Given that the holiday shopping season is coming up, it’s maybe no surprise that Google also launched a number of updates to its shopping services. Specifically, the company is launching a new feature in Chrome and the Google App where you can now long-tap on any image and then find related products. And for the fashion-challenged, the service will also show you related items that tend to show up in related images.
If you’re shopping for a car, you will now also be able to get an AR view so you can see what they look like in your driveway.
In Google Maps, you will now also be able to point at a restaurant or other local business when you are using the AR walking directions to see their opening hours, for example.
Another new Maps feature is that Google will now also show live busyness information right on the map, so you don’t have to specifically search for a place to see how busy it currently is. That’s a useful feature in 2020.

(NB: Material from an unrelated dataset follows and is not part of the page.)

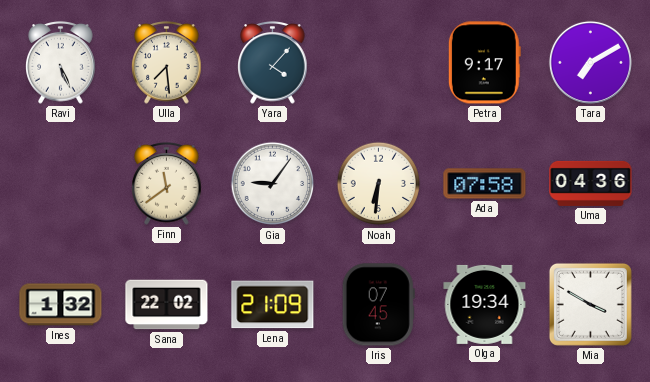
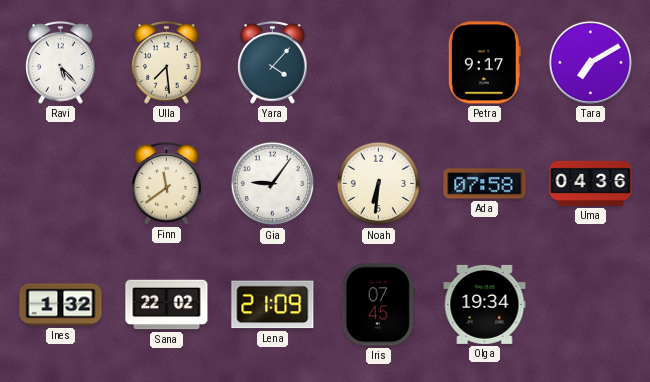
Ravi: 5:26 -> 5:23
Mia: 3:50 -> none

During the event (or really, video premiere, because this is 2020), which was set to the most calming of music, Google’s head of search, Prabhakar Raghavan, also noted that its 2019 BERT update to the natural language understanding part of its Search system is now used for almost every query and available in more languages, including Spanish, Portuguese, Hindi, Arabic, German and Amharic. That’s part of the more than 3,600 updates the company made to its search product in 2019.
All of these announcements are happening against the backdrop of various governments looking into Google’s business practices, so it’s probably no surprise that the event also put an emphasis on Google’s privacy practices and that Raghavan regularly talked about “open access” and that Google Search is free for everyone and everywhere, with ranking policies applied “fairly” to all websites. I’m sure Yelp and other Google competitors wouldn’t quite agree with this last assertion.